A qPCR analysis of relative mRNA expression revealed greater CRF₁ mRNA in females compared to males t(12) = 2.728, P = 0.183, and equal CB₁ mRNA across sexes t(14) = 0.090, P = 0.929. B RNAScope was performed for CRF₁, CB₁, and vglut1 mRNAs. Fluorescent grains were counted in the left and right hemispheres of the posterior insular cortex. The total number of cells was determined by counting DAPI nuclei in each hemisphere. Nuclei containing 3 or more fluorescent grains were considered mRNA expressing cells and shown as the % of the total cells. The number of vglut1 cells was equal between sexes, but the portion of cells expressing CRF₁ F_Sex(1, 14) = 11.19, P = 0.005, or CB₁, F_Sex(1, 14) = 13.07, P = 0.003, mRNA was approximately double in males compared to females. C Looking at expression of CRF₁ and CB₁ mRNA in vglut1 cells, shown as a percent of the total vglut1 cells per hemisphere, male rat sections contained more CB₁ mRNA expressing vglut cells, and more vglut cells expressing both CB₁ and CRF₁ mRNA, F_Sex(1, 14) = 4.489, P = 0.044). The number of vglut cells expressing CRF1 mRNA was greater on average in males than females, but did not reach significance F_Sex(1, 14) = 3.944, P = 0.067. In males, there were more vglut cells colocalized with both CRF₁ and CB₁, F_Sex(1, 14) = 6.576, P = 0.023. D, E Representative digital photomicrographs of RNAScope in situ hybridization and fluorescent visualization of DAPI and vesicular glutamate transporter 1 (vglut1), CRF₁ (crhr1), and CB₁ (cn1r) mRNA from male (A) and female (rats) insular cortex coronal sections (20 um, n = 8/sex).
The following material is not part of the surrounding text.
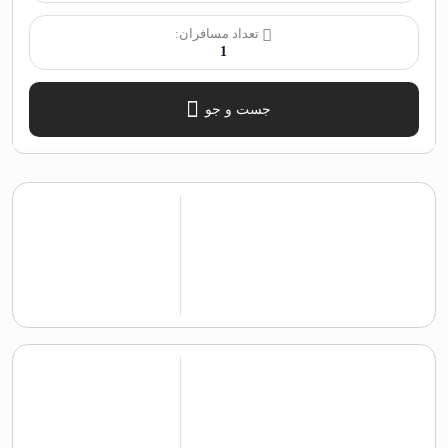
تعداد مسافران:
1
جست و جو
Sections were selected from subjects nearest to the mean values for CRF₁ + DAPI colabeling. Colored arrowheads indicate cells with coexpression of all three mRNAs with DAPI. Bar graphs indicate mean (±SEM) with individual replicates. *P < 0.05, **P < 0.01, ***P < 0.001, ****P < 0.0001 (Sidak’s tests).